O jovem médico, diante da pior tortura, que é assistir a uma morte evitável,
esbravejou e chorou no seu quarto de
pensão interiorana. Depois de dois meses deixou de receber o seu salário, sob
alegação de que a prefeitura não tinha mais recursos. Então descobriu que tinha
sido contratado por uma empresa fantasma e que não tinha nenhum vínculo
empregatício com a prefeitura daquela cidadezinha. As lágrimas secaram e,
indignado, foi empurrado junto com os demais médicos humilhados para os
protestos de rua. Quem não entende isso, não sabe nada do que significa ser
médico, conclui JJCamarco na sua crônica (ZH-VIDA-20/07/2013).

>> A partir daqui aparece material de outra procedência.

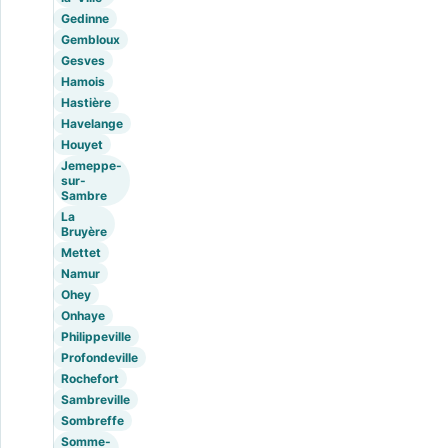
Gedinne
Gembloux
Gesves
Hamois
Hastière
Havelange
Houyet
Jemeppe-
sur-
Sambre
La
Bruyère
Mettet
Namur
Ohey
Onhaye
Philippeville
Profondeville
Rochefort
Sambreville
Sombreffe
Somme-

Ok, é de chorar a situação de
abandono da assistência médica das cidadezinhas interioranas e pobres, confesso
que fui às lágrimas com o final trágico do paciente da crônica, pois eu tive
apendicite aguda e fui operado de emergência no Pronto Socorro Municipal. Mas
depois fiquei matutando dentro da minha cachola que alguma coisa precisa ser
feita e com urgência. Tudo bem, no caso o jovem médico abandonou o posto, não
apenas pela dramática falta de estrutura para o atendimento, mas principalmente
por falta de pagamento do seu salário.
Abandono por justa causa. Este é o ponto que o Programa Mais Médicos
emergencialmente se propõe a solucionar: garantir o pagamento dos salários aos
médicos através de vínculos contratuais por tempo determinado com o governo
federal. A idéia complementar é tornar esta prática no SUS como uma espécie de
formação acadêmica mais humana e menos mercantilista da medicina, através do programa
de residência Médicos para Todos.
A questão da dramática falta de
estrutura de atendimento da crônica continuou lá na tal cidadezinha interiorana,
que agora não tem sequer médico...Continuei matutando aqui na minha cachola:
este paciente da apendicite suturada por pouco não se salvou, mas quantas
outras mortes evitáveis estes médicos no interior podem evitar? Mesmo estas
condições precárias da saúde pública no interior, penso que só vão se modificar
na medida que houver um médico nas comunidades. Depois de terem Médicos para
Todos, certamente vão se aglutinar para não retrocederem, vão passar a exigir
investimentos do governo municipal e estadual na estrutura de atendimento da
saúde da população no município, e não apenas em ambulância-terapia para levar
pacientes para a cidade grande.
Os Programas Mais Médicos e
Médicos para Todos podem vir a ser os primeiros passos para a longa caminhada
de interiorização da assistência médica e de ampliação do mercado de trabalho
com qualidade para os jovens médicos, bem como das respectivas melhorias das
condições de atendimento para a população por parte de todos os outros profissionais
da saúde que são contra a lei do monopólio do Ato Médico!
Com certeza, alguma
coisa precisa ser feita com urgência:
- Mais Médicos
para Todos JÁ!
http://www.cebes.org.br/
ResponderExcluirTenho total concordância sobre este artigo. Existe um ponto nesta discussão que não é tocado que tem a ver com o papel social naturalmente inserido na profissão de médico. É certo que os profissionais não podem arcar com o passivo que existe na infra-estrutura em saúde e que não podem ser compelidos a fazê-lo. Mas vamos lá, ninguém começa uma carreira com todas as condições de tempo e temperatura senão isto não seria Brasil, um país com muitas mazelas e tentando deixar de ser terceiro mundo.